Girding my loins in readiness to start drafting work on my new project (having finished all the initial planning yesterday) I wanted to spend a little time just writing - something.
In part to test my own theories - a) that you easily find things to write about, and b) no writing is wasted - I settled on a little micro-view from our holiday rental. It’s only a few hundred words, but it opens the door to a whole universe… Perhaps walk through it, if you feel that way inclined..!
Gateway to History
The coffee table, although low, is square and very large. With a profusion of grain on display, it purports to being made from solid wood, though one can never be sure these days; even the way the grain ‘wraps around’ at the ends of the narrow timbers forming the top might be no more than clever disguise. In tone it feels too pale, anaemic almost. Perhaps it is this creaminess which suggests fakery. Without doubt it is robust, and with a surface area of more than a square metre (excluding the low, almost floor-level shelf which is as large as the top itself), generous enough to accommodate almost anything you should wish to deposit there.

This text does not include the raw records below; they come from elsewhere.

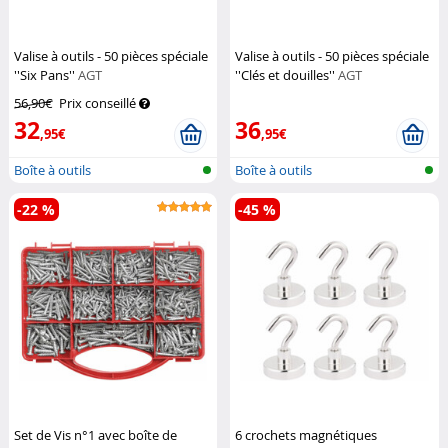
Valise à outils - 50 pièces spéciale
Valise à outils - 50 pièces spéciale
''Six Pans''
AGT
''Clés et douilles''
AGT
56,90€
Prix conseillé
32
36
,95€
,95€
Boîte à outils
Boîte à outils
-22 %
-45 %
Set de Vis n°1 avec boîte de
6 crochets magnétiques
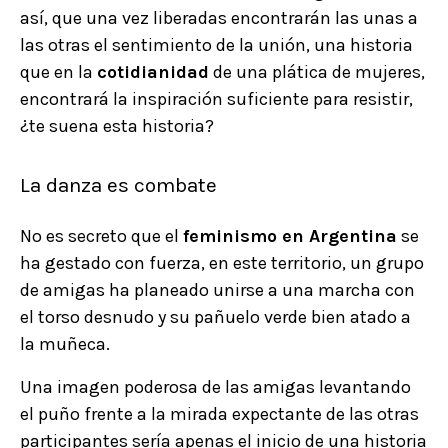
así, que una vez liberadas encontrarán las unas a
las otras el sentimiento de la unión, una historia
que en la
cotidianidad
de una plática de mujeres,
encontrará la inspiración suficiente para resistir,
¿te suena esta historia?
La danza es combate
No es secreto que el
feminismo en Argentina
se
ha gestado con fuerza, en este territorio, un grupo
de amigas ha planeado unirse a una marcha con
el torso desnudo y su pañuelo verde bien atado a
la muñeca.
Una imagen poderosa de las amigas levantando
el puño frente a la mirada expectante de las otras
participantes sería apenas el inicio de una historia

In the centre of the table is a large ceramic item. Vaguely concave, it is not flat enough to be called a plate or a platter; neither is it sufficiently deep to be thought of as any kind of vase. The edges — perhaps one-and-a-half centimetres deep — are black, its upper surface glazed white. Three items rest on it: a small squat and vaguely medical bottle doing duty as a vase; a rather ornately decorated candle covered by what might best be described as a glass cheese bell; and a blackened faux wicker cylinder designed to house round coasters made from the same material. The vase holds a sprig of imitation flowers, the candle is un-lit, the container half-full. Two of its coasters (one black and one cream) are sitting untroubled on the table top. Were you to pick one up you might perhaps find yourself disappointed by their plastic feel, the wicker facade clearly deceptive — unless they have been treated by some chemical or other to make them more durable.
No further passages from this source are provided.